Document understanding data

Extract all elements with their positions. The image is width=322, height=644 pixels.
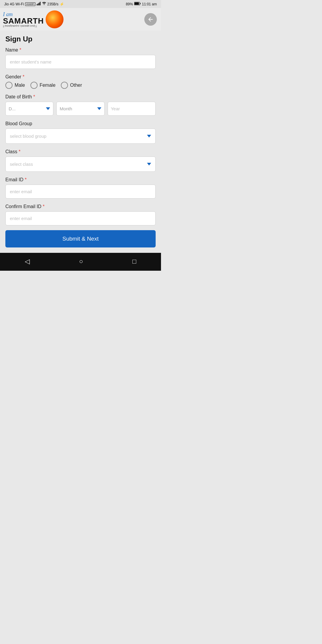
confirm-email-required-star: * [43,204,44,209]
logo-text: I am SAMARTH || तेषामादित्यवर्णान्तं प्र… [3,12,44,27]
top-bar: I am SAMARTH || तेषामादित्यवर्णान्तं प्र… [0,8,161,31]
logo-subtitle: || तेषामादित्यवर्णान्तं प्रकाशयति तत्पर्… [3,25,44,27]
back-icon [147,16,154,23]
svg-rect-7 [140,3,140,4]
logo-sun-image [46,10,64,28]
battery-text: 89% [126,2,133,6]
vowifi-badge: VoWiFi [25,2,35,6]
dob-label: Date of Birth * [5,94,156,100]
dob-day-arrow [46,107,50,110]
svg-rect-2 [39,3,40,5]
signal-icon [37,2,41,6]
logo-iam: I am [3,12,44,17]
nav-back-icon[interactable]: ◁ [25,258,30,265]
back-button[interactable] [144,13,157,26]
dob-year-select[interactable]: Year [108,102,156,116]
gender-female-option[interactable]: Female [30,82,55,89]
email-label: Email ID * [5,177,156,182]
dob-year-placeholder: Year [111,106,120,111]
svg-rect-3 [40,2,41,5]
status-bar: Jio 4G Wi-Fi VoWiFi 235B/s ⚡ 89% 11:01 a… [0,0,161,8]
gender-required-star: * [23,74,24,79]
gender-label: Gender * [5,74,156,80]
class-required-star: * [18,149,20,154]
name-label: Name * [5,47,156,53]
wifi-icon [42,2,46,6]
class-select[interactable]: select class [5,157,156,172]
logo-samarth: SAMARTH [3,17,44,25]
gender-female-label: Female [40,83,55,88]
nav-home-icon[interactable]: ○ [79,258,83,265]
gender-male-radio[interactable] [5,82,13,89]
blood-group-label: Blood Group [5,121,156,126]
logo-area: I am SAMARTH || तेषामादित्यवर्णान्तं प्र… [3,10,64,28]
dob-month-arrow [97,107,101,110]
gender-other-radio[interactable] [61,82,68,89]
battery-icon [134,2,141,6]
gender-male-option[interactable]: Male [5,82,25,89]
form-content: Sign Up Name * Gender * Male Female Othe… [0,31,161,253]
email-input[interactable] [5,185,156,199]
dob-day-select[interactable]: D... [5,102,53,116]
blood-group-select[interactable]: select blood group [5,129,156,144]
name-required-star: * [19,47,21,52]
dob-month-select[interactable]: Month [56,102,104,116]
page-title: Sign Up [5,35,156,43]
dob-row: D... Month Year [5,102,156,116]
gender-other-option[interactable]: Other [61,82,82,89]
class-placeholder: select class [10,162,33,167]
email-required-star: * [25,177,27,182]
class-label: Class * [5,149,156,154]
svg-rect-1 [38,4,38,6]
submit-button[interactable]: Submit & Next [5,230,156,247]
status-right: 89% 11:01 am [126,2,157,6]
bottom-nav: ◁ ○ □ [0,253,161,271]
gender-group: Male Female Other [5,82,156,89]
confirm-email-label: Confirm Email ID * [5,204,156,209]
class-arrow [147,163,151,165]
gender-male-label: Male [15,83,25,88]
nav-recent-icon[interactable]: □ [132,258,136,265]
dob-required-star: * [33,94,35,99]
svg-rect-6 [134,2,139,5]
gender-other-label: Other [70,83,82,88]
blood-group-placeholder: select blood group [10,134,47,139]
gender-female-radio[interactable] [30,82,38,89]
time-text: 11:01 am [142,2,157,6]
dob-day-placeholder: D... [9,106,16,111]
carrier-text: Jio 4G Wi-Fi [4,2,24,6]
usb-icon: ⚡ [60,2,64,6]
svg-point-4 [44,4,44,5]
status-left: Jio 4G Wi-Fi VoWiFi 235B/s ⚡ [4,2,64,6]
speed-text: 235B/s [47,2,58,6]
svg-rect-0 [37,4,38,5]
dob-month-placeholder: Month [60,106,72,111]
confirm-email-input[interactable] [5,211,156,225]
name-input[interactable] [5,55,156,69]
blood-group-arrow [147,135,151,137]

**Work to complete**
Say how many lines in the records hold the string "image", and say nothing else.

**Answer space**
2